Divulgando...
Boa tarde povo!
4ª dia de Pensamento Inquieto! Continuamos
com os textos anunciados na primeira postagem. Os mesmos serão divididos em
várias postagens pra facilitar a leitura.
Obs.: Agora temos uma novidade! Se você
estiver sem tempo para ler o texto, a partir de agora disponibilizaremos um
link para que você possa ouvir o texto sintetizado em MP3 (Haverá alguns
sotaques visto que são sintetizadores estrangeiros)! O(s) Link(s) estará(ão)
sempre depois do primeiro parágrafo do texto postado.
Degustem!
Por razões outras não
pudemos publicar na 4ª, aproveitando o bicentenário do nascimento de Marx,
estamos aqui hoje.
GUETO
DO PENSAMENTO INQUIETO
MARX
CARLOS
NELSON COUTINHO – Pensador marxista, professor da
Universidade Federal do Rio de Janeiro
O
Pensamento Inquieto (Curso de Extensão Universitária a
Distância). Organização de Clodomir de Souza Ferreira, João Antonio de Lima
Esteves e Laura Maria Coutinho – Brasília: CEAD/Editora Universidade de
Brasília, 1993. (pp. 23 a 38).
QUESTÕES
PARA RELFEXÃO
É impossível pensar Marx sem
pensar o problema do socialismo e de sua crise atual, assim como não se pode
pensar o socialismo sem discutir Marx e sua influência histórica. Vive-se,
hoje, uma crise do marxismo, ou apenas do socialismo tal como existiu na União
Soviética e nos países do Leste Europeu? Para onde vão essas sociedades? Qual a
perspectiva das pessoas que tinham no socialismo sua utopia e esperança de
superação das desigualdades sociais no mundo? O capitalismo venceu? (“A miséria
brasileira e a miséria africana são resultados do capitalismo...”) Marx e o
marxismo estão ultrapassados? Estas e outras questões são discutidas por Carlos
Nelson Coutinho. Há respostas satisfatórias e definitivas?
Apesar de eu ter preferido não abordar diretamente o
pensador Marx, a importância de suas filosofias, de suas reflexões, e sim
repensar a questão do socialismo no mundo de hoje, pareceu-me que, ao fazer
isso, não estou absolutamente sendo infiel ao tema, porque é impossível pensar o problema do socialismo sem pensar em Marx, e é impossível
pensar em Marx sem pensar a questão do socialismo. Nessa medida, preferi
abordar Marx sem isolá-lo de sua influência histórica, ou seja, exatamente como
um pensamento que se revelou, uma ação que se revelou, uma práxis que se
revelou – enquanto mundo real.
Aqui parece-me que se coloca a primeira questão: falar
hoje sobre o socialismo é certamente falar sobre alguma coisa que atravessa uma
profunda crise. Portanto, isso também nos leva a pensar na chamada
crise do marxismo.
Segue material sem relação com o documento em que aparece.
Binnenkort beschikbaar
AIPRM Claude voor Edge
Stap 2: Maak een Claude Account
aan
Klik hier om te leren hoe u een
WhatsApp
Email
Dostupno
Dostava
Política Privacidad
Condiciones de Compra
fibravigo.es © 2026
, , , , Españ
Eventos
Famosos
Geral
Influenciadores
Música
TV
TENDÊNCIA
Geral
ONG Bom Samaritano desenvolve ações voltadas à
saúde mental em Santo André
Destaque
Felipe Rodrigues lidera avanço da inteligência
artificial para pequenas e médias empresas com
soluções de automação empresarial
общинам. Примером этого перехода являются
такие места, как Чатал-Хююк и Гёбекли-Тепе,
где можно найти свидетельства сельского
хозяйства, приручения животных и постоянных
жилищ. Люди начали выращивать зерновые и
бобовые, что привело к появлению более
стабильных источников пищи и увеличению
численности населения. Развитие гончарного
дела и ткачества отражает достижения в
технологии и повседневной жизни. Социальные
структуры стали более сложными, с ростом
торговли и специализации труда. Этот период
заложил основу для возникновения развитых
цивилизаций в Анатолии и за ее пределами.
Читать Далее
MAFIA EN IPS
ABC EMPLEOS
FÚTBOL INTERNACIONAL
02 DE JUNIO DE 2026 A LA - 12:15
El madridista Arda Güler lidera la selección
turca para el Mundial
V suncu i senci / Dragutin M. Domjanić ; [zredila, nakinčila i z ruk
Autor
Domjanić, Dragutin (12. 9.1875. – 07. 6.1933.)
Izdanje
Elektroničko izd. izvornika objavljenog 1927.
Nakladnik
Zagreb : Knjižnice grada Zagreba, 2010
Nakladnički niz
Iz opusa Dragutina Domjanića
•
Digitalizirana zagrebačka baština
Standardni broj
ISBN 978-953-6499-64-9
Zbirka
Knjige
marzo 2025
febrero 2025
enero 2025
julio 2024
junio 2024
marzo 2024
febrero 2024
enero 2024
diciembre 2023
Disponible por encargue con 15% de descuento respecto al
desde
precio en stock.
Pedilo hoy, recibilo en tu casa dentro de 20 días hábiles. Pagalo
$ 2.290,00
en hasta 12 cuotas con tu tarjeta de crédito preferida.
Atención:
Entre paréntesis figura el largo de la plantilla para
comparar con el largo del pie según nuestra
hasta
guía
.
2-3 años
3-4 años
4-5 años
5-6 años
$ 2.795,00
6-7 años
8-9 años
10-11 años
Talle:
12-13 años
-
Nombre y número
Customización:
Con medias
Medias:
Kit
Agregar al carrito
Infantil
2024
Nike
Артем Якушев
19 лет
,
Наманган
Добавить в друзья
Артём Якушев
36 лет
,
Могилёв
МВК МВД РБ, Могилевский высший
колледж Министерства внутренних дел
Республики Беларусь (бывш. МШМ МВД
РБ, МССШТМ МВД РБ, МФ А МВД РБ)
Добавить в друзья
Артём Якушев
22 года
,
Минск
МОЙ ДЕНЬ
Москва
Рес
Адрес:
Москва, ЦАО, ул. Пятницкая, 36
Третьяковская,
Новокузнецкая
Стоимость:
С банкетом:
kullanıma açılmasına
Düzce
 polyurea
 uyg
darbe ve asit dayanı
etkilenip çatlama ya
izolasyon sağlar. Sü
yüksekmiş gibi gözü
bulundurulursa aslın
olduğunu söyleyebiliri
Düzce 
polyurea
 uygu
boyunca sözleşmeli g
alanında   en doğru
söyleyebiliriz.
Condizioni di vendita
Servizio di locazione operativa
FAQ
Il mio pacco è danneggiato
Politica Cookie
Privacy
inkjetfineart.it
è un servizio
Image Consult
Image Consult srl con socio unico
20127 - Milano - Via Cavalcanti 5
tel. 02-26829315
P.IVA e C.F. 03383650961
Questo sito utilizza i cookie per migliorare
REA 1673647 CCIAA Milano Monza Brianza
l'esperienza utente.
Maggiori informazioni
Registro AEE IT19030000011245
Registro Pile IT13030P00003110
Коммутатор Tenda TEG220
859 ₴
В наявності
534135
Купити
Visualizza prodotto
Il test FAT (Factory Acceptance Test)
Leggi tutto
Diria que essa crise do socialismo é uma crise dupla. Em
primeiro lugar, é uma crise das sociedades que se identificavam e eram
identificadas como socialistas, e isso
que se convencionou chamar de socialismo realmente existente. Parece-me um
problema teórico seguramente importante, e até decisivo, discutir até que ponto
é possível caracterizar essas sociedades, muitas das quais já não existem mais
como formas de socialismo. Certamente se o socialismo implica participação de todos,
democratização profunda das relações sociais e controle social sobre os
processos político-econômicos, dificilmente essa sociedades poderiam ser
consideradas socialistas, e, creio que elas, em grande parte, se
desviavam das exíguas e escassas indicações, digamos assim, que Marx
prudentemente as fez escassas, a respeito do que deveria ser uma sociedade
socialista.
Mas, independente disso, o fato é que essas sociedades
identificavam-se como socialistas, mais particularmente como marxistas, inspiradas
no marxismo, e eram assim identificadas pelo conjunto da reflexão do nosso
tempo. E nessa medida o colapso dessas sociedades certamente coloca um problema
grave para nós socialistas e para nós marxistas. Acho que não é,
digamos, difícil fazer um diagnóstico breve dizendo que a razão principal do colapso
dessas sociedade foi precisamente a falta de democracia. E é, me parece, a
falta de democracia que explica, inclusive, o seu colapso econômico. Ou
seja, o fato de
que, não havendo um controle social da produção, a produção não pôde,
evidentemente, responder a demandas efetivas da sociedade,
criando-se uma economia louca, na qual era possível fazer submarino com casco
de titânio e fabricar um papel higiênico absolutamente inutilizável pela falta
de qualidade. Uma
economia desse tipo revela claramente o fato de você não ter um controle
democrático do que deve ser produzido numa sociedade, e isso deve
ter sido um dos fatores principais do colapso, também econômico, que essas
sociedades sofreram.
Acredito que existam casos em que sociedades inspiradas
nesse modelo ainda persistem, como é o caso de Cuba, é o caso da China, mas
mesmo nessas sociedades, e na china isso é mais evidente, esse modelo revela
uma séria crise. Tenho por Cuba a maior simpatia. Todos reconhecemos em cuba um enorme esforço de resolver problemas, de
incluir os excluídos, como diria D. Mauro Morelli, que me parece são dignos dos
maiores elogios. Mas vejo também em cuba limites sérios do ponto de vista da
construção de uma sociedade efetivamente democrática. Espero,
sinceramente, que os companheiros cubanos empreendam esse movimento e evitem,
assim, que a sociedade cubana passe por crises similares àquelas por que
passaram as sociedades do leste europeu.
De qualquer modo, creio que Cuba não será mais um
paradigma para a construção de uma sociedade socialista no mundo e
particularmente na América Latina. Digamos que este é o primeiro e talvez mais
evidente aspecto do que chamei antes de crise do socialismo, dos projetos
socialista, das sociedades socialista no mundo de hoje. Mas talvez mais grave
para nós, de esquerda, é constatarmos o fato de que não há no mundo moderno projetos
articulados e, digamos assim, exequíveis de socialismo. Existe, para
usar expressão de um socialista inglês, Perry Anderson, uma miséria da estratégia da esquerda mundial.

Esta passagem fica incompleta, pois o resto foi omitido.